Hi Bruno,

On 3/26/24 5:20 AM, Bruno Haible wrote:
> Regarding the 'modules' subdirectory: When I see you replacing 2 lines of code
> with 8 lines of code, and especially searching for a 'modules' file name
> component, I wonder whether there's no simpler solution.
> Namely, a module of name NAME can be located at one of the following 
> locations:
>   gnulib_dir/modules/NAME
>   local_dir1/modules/NAME
>   local_dir2/modules/NAME
>   ...
> (Or it can logically be in such a location but physically reside in a 
> temporary
> file.)
> So, if the GLModule.__init__ method knows about which directory (gnulib_dir,
> local_dir1, local_dir2, ...) resolved the lookup from GLModuleSystem.py:108,
> it just needs to remove the /modules/ file name component from that (fixed!)
> position. I think this should be simpler than to search for a /modules/ file
> name component and then argue whether the first one found or the last one
> found is the better match.

Yes, my solution is less than ideal, I agree. I originally wanted to
change GLFileSystem.lookup to return the directory, but that would
involve changing multiple callers who do not use it. Therefore, I
decided against it at the time.

The GLFileSystem.py file returns many tuples which is very much making
me want to add type hints. It is easier to glance at and understand
that way, in my opinion.

Right now GLFileSystem.lookup returns tuple[str, bool] where the
string is the filename and bool is if the file is temporary or not.

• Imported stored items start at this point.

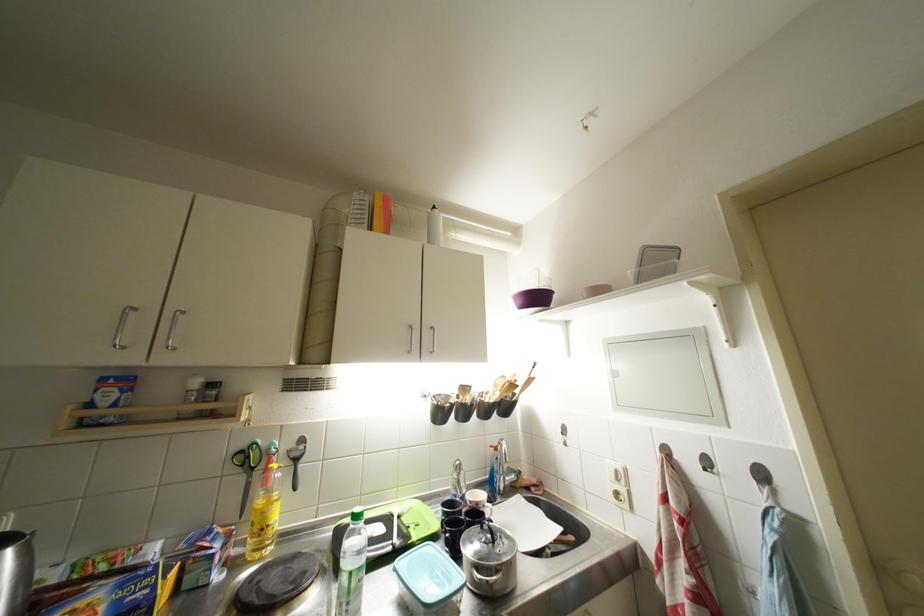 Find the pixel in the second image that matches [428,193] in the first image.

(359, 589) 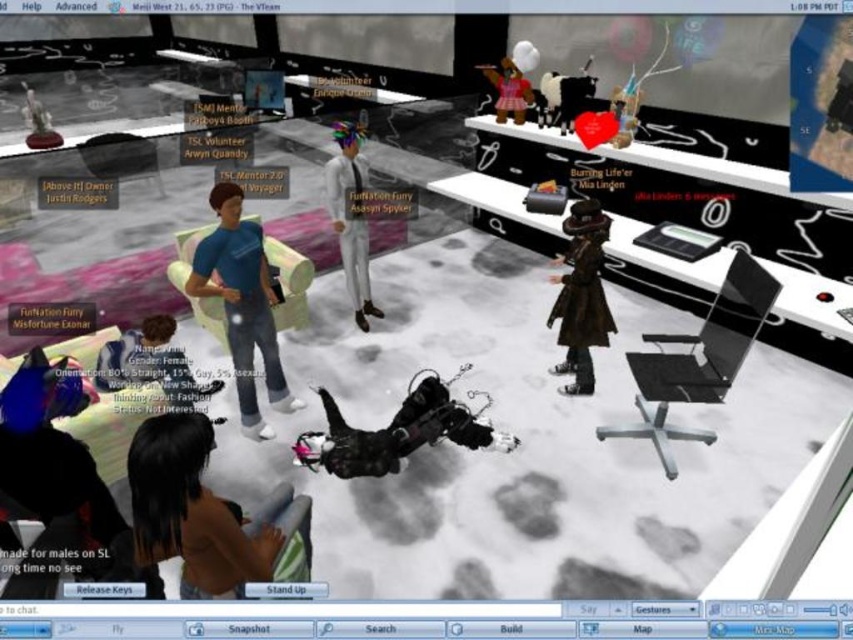 Is blue jeans at center thinner than glossy black computer screen at right?

No.

Does blue jeans at center come behind glossy black computer screen at right?

Yes, blue jeans at center is behind glossy black computer screen at right.

Is point (242, 316) positioned in front of point (703, 323)?

Yes, it is.

Locate an element on the screen. Image resolution: width=853 pixels, height=640 pixels. blue jeans at center is located at coordinates (242, 304).

Does glossy black computer screen at right have a larger size compared to white matte/soft fur at center?

Incorrect, glossy black computer screen at right is not larger than white matte/soft fur at center.

Does point (749, 308) come closer to viewer compared to point (335, 209)?

Yes, it is.

Identify the location of glossy black computer screen at right. (735, 317).

From the picture: Who is shorter, shiny blue hair at lower left or pink satin dress at upper center?

Standing shorter between the two is pink satin dress at upper center.

Is shiny blue hair at lower left closer to camera compared to pink satin dress at upper center?

Yes.

Who is more forward, (x=120, y=572) or (x=502, y=122)?

Point (x=120, y=572) is more forward.

Where is `shiny blue hair at lower left`? The image size is (853, 640). shiny blue hair at lower left is located at coordinates (57, 474). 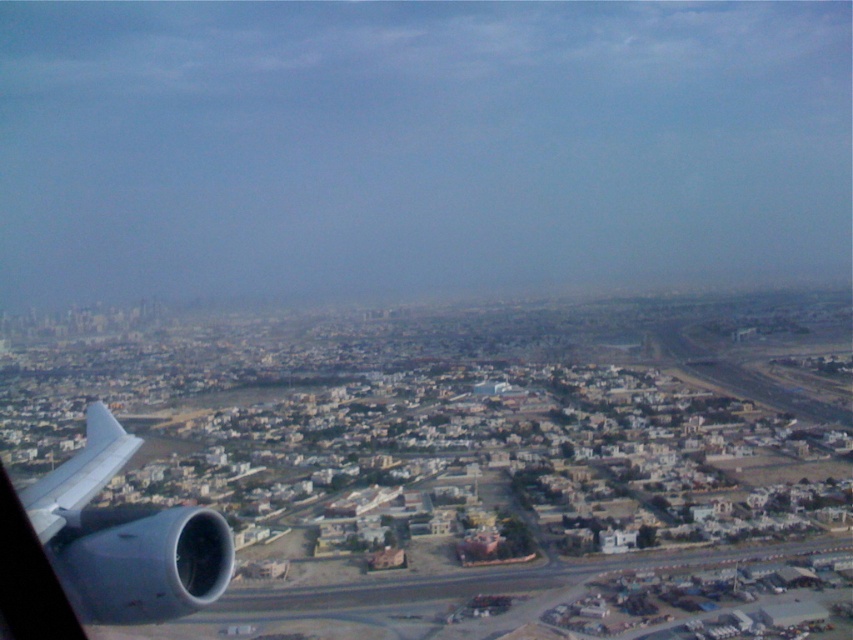 Who is more distant from viewer, [200,536] or [102,477]?

The point [102,477] is more distant.

Is point (76, 611) less distant than point (102, 468)?

No, (76, 611) is behind (102, 468).

Where is `metallic gray engine at bottom left`? metallic gray engine at bottom left is located at coordinates [125, 538].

An idea that I have currently is changing it to tuple[str, str, bool],
where the first string is the directory and the second is the module
name. This should be suitable for passing to GLModule.__init__().

The callers who need the path can construct it using:

    joindir(directory, 'modules', module_name)

or something similar. I will continue thinking about it though.